SUPPLIED MATERIAL:
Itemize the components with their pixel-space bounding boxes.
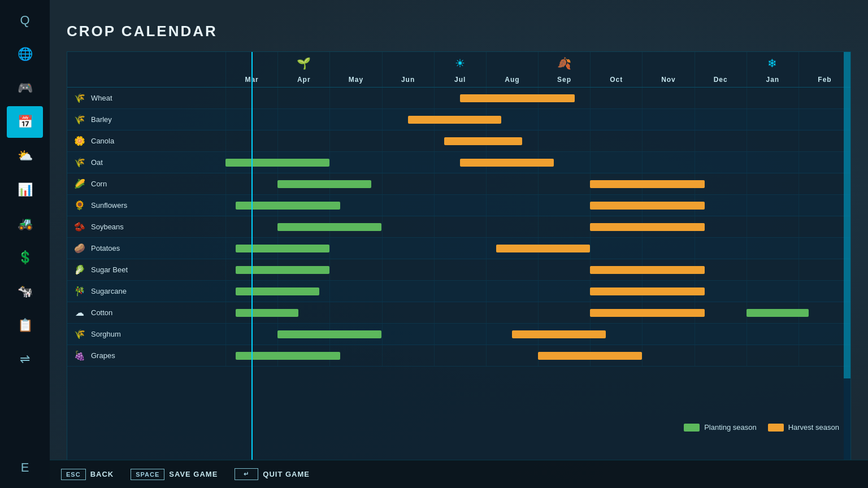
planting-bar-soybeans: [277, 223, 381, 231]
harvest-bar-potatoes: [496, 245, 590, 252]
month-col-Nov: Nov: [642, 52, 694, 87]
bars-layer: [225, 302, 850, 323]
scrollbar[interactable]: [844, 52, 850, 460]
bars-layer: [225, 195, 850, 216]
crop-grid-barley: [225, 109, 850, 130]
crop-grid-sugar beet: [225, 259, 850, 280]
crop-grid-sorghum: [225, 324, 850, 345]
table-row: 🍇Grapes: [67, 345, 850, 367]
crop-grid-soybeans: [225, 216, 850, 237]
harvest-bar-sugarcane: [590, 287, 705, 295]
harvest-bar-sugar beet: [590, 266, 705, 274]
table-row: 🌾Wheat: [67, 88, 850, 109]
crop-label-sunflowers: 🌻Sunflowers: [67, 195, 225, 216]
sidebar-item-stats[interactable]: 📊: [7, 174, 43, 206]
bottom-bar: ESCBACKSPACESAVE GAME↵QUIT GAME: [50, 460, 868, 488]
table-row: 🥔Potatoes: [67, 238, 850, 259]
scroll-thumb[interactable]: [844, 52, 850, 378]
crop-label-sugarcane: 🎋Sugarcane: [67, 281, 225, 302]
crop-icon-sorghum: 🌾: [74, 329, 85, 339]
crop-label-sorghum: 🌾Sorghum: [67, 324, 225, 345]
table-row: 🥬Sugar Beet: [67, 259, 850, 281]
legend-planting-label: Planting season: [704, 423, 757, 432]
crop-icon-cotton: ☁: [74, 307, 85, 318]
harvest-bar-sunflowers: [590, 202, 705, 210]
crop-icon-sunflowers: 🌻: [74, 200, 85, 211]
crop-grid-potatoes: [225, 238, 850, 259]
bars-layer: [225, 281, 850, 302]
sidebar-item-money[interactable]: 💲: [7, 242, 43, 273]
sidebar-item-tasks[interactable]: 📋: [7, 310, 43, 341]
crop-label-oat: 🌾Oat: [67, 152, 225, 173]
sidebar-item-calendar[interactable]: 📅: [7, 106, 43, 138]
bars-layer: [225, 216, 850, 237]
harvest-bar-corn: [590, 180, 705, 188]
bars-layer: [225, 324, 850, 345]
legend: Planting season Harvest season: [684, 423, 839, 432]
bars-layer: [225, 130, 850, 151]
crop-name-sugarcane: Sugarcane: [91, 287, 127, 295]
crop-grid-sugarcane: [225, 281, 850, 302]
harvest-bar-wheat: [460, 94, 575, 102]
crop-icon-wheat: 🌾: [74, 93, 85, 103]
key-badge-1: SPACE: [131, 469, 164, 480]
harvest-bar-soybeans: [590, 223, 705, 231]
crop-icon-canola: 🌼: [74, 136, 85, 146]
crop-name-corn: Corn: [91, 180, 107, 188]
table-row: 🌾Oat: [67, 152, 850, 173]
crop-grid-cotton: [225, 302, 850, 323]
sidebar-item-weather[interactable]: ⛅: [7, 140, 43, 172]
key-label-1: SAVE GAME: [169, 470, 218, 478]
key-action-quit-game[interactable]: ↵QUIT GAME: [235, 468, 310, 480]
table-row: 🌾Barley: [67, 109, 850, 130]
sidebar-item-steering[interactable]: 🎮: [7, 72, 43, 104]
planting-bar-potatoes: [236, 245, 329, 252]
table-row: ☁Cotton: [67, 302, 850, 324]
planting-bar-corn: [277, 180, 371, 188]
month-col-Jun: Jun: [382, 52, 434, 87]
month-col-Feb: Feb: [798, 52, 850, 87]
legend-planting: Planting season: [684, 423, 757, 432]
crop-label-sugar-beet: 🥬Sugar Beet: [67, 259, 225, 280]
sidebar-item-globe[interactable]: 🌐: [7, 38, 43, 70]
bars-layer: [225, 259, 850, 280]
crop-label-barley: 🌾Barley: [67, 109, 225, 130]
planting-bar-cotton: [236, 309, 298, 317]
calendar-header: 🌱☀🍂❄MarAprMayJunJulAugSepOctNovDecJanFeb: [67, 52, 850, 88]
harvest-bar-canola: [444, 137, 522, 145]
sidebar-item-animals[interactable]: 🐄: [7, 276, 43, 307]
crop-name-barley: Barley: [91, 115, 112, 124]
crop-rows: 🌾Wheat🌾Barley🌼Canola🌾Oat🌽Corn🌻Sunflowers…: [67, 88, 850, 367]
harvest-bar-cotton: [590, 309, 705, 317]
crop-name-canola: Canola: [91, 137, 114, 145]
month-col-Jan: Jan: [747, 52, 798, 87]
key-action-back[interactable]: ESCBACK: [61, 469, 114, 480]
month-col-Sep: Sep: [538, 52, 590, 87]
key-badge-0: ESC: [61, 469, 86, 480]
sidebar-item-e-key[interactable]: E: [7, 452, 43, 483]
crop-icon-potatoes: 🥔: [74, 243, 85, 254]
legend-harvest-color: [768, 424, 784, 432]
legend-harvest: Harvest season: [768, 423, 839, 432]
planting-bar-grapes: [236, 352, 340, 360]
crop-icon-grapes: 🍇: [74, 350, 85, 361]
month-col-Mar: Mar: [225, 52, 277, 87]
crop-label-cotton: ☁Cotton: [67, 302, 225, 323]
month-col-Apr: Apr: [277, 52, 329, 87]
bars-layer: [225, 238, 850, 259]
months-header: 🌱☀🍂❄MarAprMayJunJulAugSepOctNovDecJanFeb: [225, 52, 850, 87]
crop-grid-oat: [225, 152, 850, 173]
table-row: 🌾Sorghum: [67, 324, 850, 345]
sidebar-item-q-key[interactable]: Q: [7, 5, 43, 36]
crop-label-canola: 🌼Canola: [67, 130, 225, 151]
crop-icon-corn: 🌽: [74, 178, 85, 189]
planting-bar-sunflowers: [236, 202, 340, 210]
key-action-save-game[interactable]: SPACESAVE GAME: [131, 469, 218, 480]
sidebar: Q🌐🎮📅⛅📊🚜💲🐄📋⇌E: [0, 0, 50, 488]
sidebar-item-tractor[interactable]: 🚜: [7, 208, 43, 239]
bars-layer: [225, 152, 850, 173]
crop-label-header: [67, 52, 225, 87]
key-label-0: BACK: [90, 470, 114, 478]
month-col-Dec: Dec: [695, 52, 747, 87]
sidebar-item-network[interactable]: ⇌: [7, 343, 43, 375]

TASK DETAILS: Give the records back exactly. Leave the pictures out.

SOLVED PROBLEM:
Itemize the components with their pixel-space bounding boxes.
planting-bar-soybeans: [277, 223, 381, 231]
harvest-bar-potatoes: [496, 245, 590, 252]
month-col-Nov: Nov: [642, 52, 694, 87]
bars-layer: [225, 302, 850, 323]
scrollbar[interactable]: [844, 52, 850, 460]
bars-layer: [225, 195, 850, 216]
crop-grid-barley: [225, 109, 850, 130]
crop-grid-sugar beet: [225, 259, 850, 280]
crop-grid-sorghum: [225, 324, 850, 345]
table-row: 🍇Grapes: [67, 345, 850, 367]
crop-grid-soybeans: [225, 216, 850, 237]
harvest-bar-sugarcane: [590, 287, 705, 295]
harvest-bar-sugar beet: [590, 266, 705, 274]
table-row: 🌾Wheat: [67, 88, 850, 109]
crop-label-sunflowers: 🌻Sunflowers: [67, 195, 225, 216]
sidebar-item-stats[interactable]: 📊: [7, 174, 43, 206]
bottom-bar: ESCBACKSPACESAVE GAME↵QUIT GAME: [50, 460, 868, 488]
table-row: 🥔Potatoes: [67, 238, 850, 259]
scroll-thumb[interactable]: [844, 52, 850, 378]
crop-label-sugarcane: 🎋Sugarcane: [67, 281, 225, 302]
crop-icon-sorghum: 🌾: [74, 329, 85, 339]
crop-label-sorghum: 🌾Sorghum: [67, 324, 225, 345]
table-row: 🥬Sugar Beet: [67, 259, 850, 281]
legend-planting-label: Planting season: [704, 423, 757, 432]
crop-icon-cotton: ☁: [74, 307, 85, 318]
harvest-bar-sunflowers: [590, 202, 705, 210]
crop-icon-sunflowers: 🌻: [74, 200, 85, 211]
crop-grid-potatoes: [225, 238, 850, 259]
bars-layer: [225, 281, 850, 302]
sidebar-item-money[interactable]: 💲: [7, 242, 43, 273]
sidebar-item-tasks[interactable]: 📋: [7, 310, 43, 341]
crop-label-oat: 🌾Oat: [67, 152, 225, 173]
sidebar-item-calendar[interactable]: 📅: [7, 106, 43, 138]
bars-layer: [225, 216, 850, 237]
harvest-bar-corn: [590, 180, 705, 188]
bars-layer: [225, 324, 850, 345]
legend: Planting season Harvest season: [684, 423, 839, 432]
bars-layer: [225, 130, 850, 151]
crop-name-sugarcane: Sugarcane: [91, 287, 127, 295]
crop-grid-sugarcane: [225, 281, 850, 302]
harvest-bar-wheat: [460, 94, 575, 102]
crop-icon-wheat: 🌾: [74, 93, 85, 103]
key-badge-1: SPACE: [131, 469, 164, 480]
harvest-bar-soybeans: [590, 223, 705, 231]
crop-icon-canola: 🌼: [74, 136, 85, 146]
crop-name-corn: Corn: [91, 180, 107, 188]
table-row: 🌾Oat: [67, 152, 850, 173]
crop-grid-cotton: [225, 302, 850, 323]
sidebar-item-weather[interactable]: ⛅: [7, 140, 43, 172]
key-label-1: SAVE GAME: [169, 470, 218, 478]
key-action-quit-game[interactable]: ↵QUIT GAME: [235, 468, 310, 480]
table-row: 🌾Barley: [67, 109, 850, 130]
sidebar-item-steering[interactable]: 🎮: [7, 72, 43, 104]
planting-bar-potatoes: [236, 245, 329, 252]
table-row: ☁Cotton: [67, 302, 850, 324]
planting-bar-corn: [277, 180, 371, 188]
month-col-Jun: Jun: [382, 52, 434, 87]
month-col-Feb: Feb: [798, 52, 850, 87]
legend-planting: Planting season: [684, 423, 757, 432]
crop-label-sugar-beet: 🥬Sugar Beet: [67, 259, 225, 280]
sidebar-item-globe[interactable]: 🌐: [7, 38, 43, 70]
bars-layer: [225, 259, 850, 280]
crop-label-barley: 🌾Barley: [67, 109, 225, 130]
planting-bar-cotton: [236, 309, 298, 317]
calendar-header: 🌱☀🍂❄MarAprMayJunJulAugSepOctNovDecJanFeb: [67, 52, 850, 88]
harvest-bar-canola: [444, 137, 522, 145]
sidebar-item-animals[interactable]: 🐄: [7, 276, 43, 307]
crop-name-barley: Barley: [91, 115, 112, 124]
crop-rows: 🌾Wheat🌾Barley🌼Canola🌾Oat🌽Corn🌻Sunflowers…: [67, 88, 850, 367]
harvest-bar-cotton: [590, 309, 705, 317]
crop-name-canola: Canola: [91, 137, 114, 145]
month-col-Jan: Jan: [747, 52, 798, 87]
key-action-back[interactable]: ESCBACK: [61, 469, 114, 480]
month-col-Sep: Sep: [538, 52, 590, 87]
key-badge-0: ESC: [61, 469, 86, 480]
sidebar-item-e-key[interactable]: E: [7, 452, 43, 483]
crop-icon-potatoes: 🥔: [74, 243, 85, 254]
legend-harvest-color: [768, 424, 784, 432]
legend-harvest: Harvest season: [768, 423, 839, 432]
planting-bar-grapes: [236, 352, 340, 360]
crop-icon-grapes: 🍇: [74, 350, 85, 361]
month-col-Mar: Mar: [225, 52, 277, 87]
crop-label-cotton: ☁Cotton: [67, 302, 225, 323]
month-col-Apr: Apr: [277, 52, 329, 87]
bars-layer: [225, 238, 850, 259]
months-header: 🌱☀🍂❄MarAprMayJunJulAugSepOctNovDecJanFeb: [225, 52, 850, 87]
crop-grid-oat: [225, 152, 850, 173]
table-row: 🌾Sorghum: [67, 324, 850, 345]
sidebar-item-q-key[interactable]: Q: [7, 5, 43, 36]
crop-label-canola: 🌼Canola: [67, 130, 225, 151]
crop-icon-corn: 🌽: [74, 178, 85, 189]
planting-bar-sunflowers: [236, 202, 340, 210]
key-action-save-game[interactable]: SPACESAVE GAME: [131, 469, 218, 480]
sidebar: Q🌐🎮📅⛅📊🚜💲🐄📋⇌E: [0, 0, 50, 488]
sidebar-item-tractor[interactable]: 🚜: [7, 208, 43, 239]
bars-layer: [225, 152, 850, 173]
crop-label-header: [67, 52, 225, 87]
key-label-0: BACK: [90, 470, 114, 478]
month-col-Dec: Dec: [695, 52, 747, 87]
sidebar-item-network[interactable]: ⇌: [7, 343, 43, 375]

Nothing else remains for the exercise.